O Instituto Nacional de Infectologia Evandro Chagas promoveu algumas ações para marcar o Dia Mundial de Luta contra a Aids. A manhã começou com o tradicional Café Positivo, oferecido pela Associação Lutando para Viver-Amigos do INI/Fiocruz, aos pacientes e seus familiares, e trabalhadores do INI, na varanda do Pavilhão Gaspar Vianna (Hospital Evandro Chagas). Ao longo do dia, a equipe de educadores comunitários do Laboratório de Pesquisa Clínica em DST e Aids orientava sobre estratégias de prevenção ao HIV, com distribuição de folhetos informativos e preservativos. Por fim, o INI/Fiocruz recebeu um número expressivo de colaboradores da unidade, e da Fiocruz, que se testaram para HIV e hepatites B e C. Todos que foram ao contêiner do LapClin Aids passaram por uma breve entrevista e eram orientados sobre como se prevenir das doenças sexualmente transmissíveis.

Data também contou com o tradicional 'Café Positivo', oferecido aos pacientes, familiares e trabalhadores da unidade da Fiocruz (foto: Antonio Fuchs, INI/Fiocruz)

 

“A pandemia de Aids começou nos anos 1980 e continua até hoje.
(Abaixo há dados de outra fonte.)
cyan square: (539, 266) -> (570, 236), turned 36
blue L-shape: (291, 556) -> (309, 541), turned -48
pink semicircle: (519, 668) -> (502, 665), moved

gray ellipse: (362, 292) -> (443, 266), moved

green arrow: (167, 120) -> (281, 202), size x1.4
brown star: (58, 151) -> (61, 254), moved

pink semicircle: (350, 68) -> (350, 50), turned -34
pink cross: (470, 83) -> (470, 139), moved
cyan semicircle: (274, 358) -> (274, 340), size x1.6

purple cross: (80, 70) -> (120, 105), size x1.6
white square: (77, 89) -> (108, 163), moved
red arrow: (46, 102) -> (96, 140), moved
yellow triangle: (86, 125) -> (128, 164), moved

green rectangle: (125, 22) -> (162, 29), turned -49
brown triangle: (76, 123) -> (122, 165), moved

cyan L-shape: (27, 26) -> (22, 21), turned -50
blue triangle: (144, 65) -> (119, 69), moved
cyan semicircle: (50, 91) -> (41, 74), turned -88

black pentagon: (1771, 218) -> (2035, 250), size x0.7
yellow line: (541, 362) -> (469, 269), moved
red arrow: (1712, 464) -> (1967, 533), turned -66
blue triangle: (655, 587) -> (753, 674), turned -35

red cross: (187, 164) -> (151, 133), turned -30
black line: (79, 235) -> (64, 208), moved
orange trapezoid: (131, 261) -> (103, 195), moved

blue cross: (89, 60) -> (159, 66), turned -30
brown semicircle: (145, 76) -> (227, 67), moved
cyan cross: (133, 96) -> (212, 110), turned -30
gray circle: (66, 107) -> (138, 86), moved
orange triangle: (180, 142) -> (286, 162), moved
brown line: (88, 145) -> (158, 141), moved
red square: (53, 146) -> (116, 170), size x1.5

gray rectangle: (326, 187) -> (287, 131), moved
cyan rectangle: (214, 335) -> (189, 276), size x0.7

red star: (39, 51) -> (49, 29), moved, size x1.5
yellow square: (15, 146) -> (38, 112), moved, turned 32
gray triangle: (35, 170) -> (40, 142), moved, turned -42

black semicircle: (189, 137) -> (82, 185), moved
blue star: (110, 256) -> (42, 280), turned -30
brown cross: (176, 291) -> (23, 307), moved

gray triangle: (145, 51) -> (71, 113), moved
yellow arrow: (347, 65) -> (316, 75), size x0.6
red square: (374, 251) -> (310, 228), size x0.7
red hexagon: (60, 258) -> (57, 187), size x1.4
Mais de 40 milhões de pessoas já morreram por conta da doença no mundo e, em 2020, tivemos 75 mil novos diagnósticos apenas no Brasil. A pandemia continua e é importante se testar, por isso resolvemos fazer essa campanha neste dia 1º de dezembro. HIV e hepatites b e c têm tratamento. Temos também que destacar o trabalho da nossa Associação na busca contínua para acolher e ajudar os pacientes aqui atendidos, principalmente nesse contexto de covid-19, que muito prejudicou a nossa sociedade. O trabalho comunitário que fazemos para disseminar conhecimento com as comunidades e evitar novas infecções pelo HIV, além do acolhimento das pessoas trans aqui no INI são outros pontos fortes do nosso Instituto. Temos que nos orgulha de tudo que realizamos aqui”, destacou Valdiléa Veloso, diretora do INI/Fiocruz, durante o Café Positivo.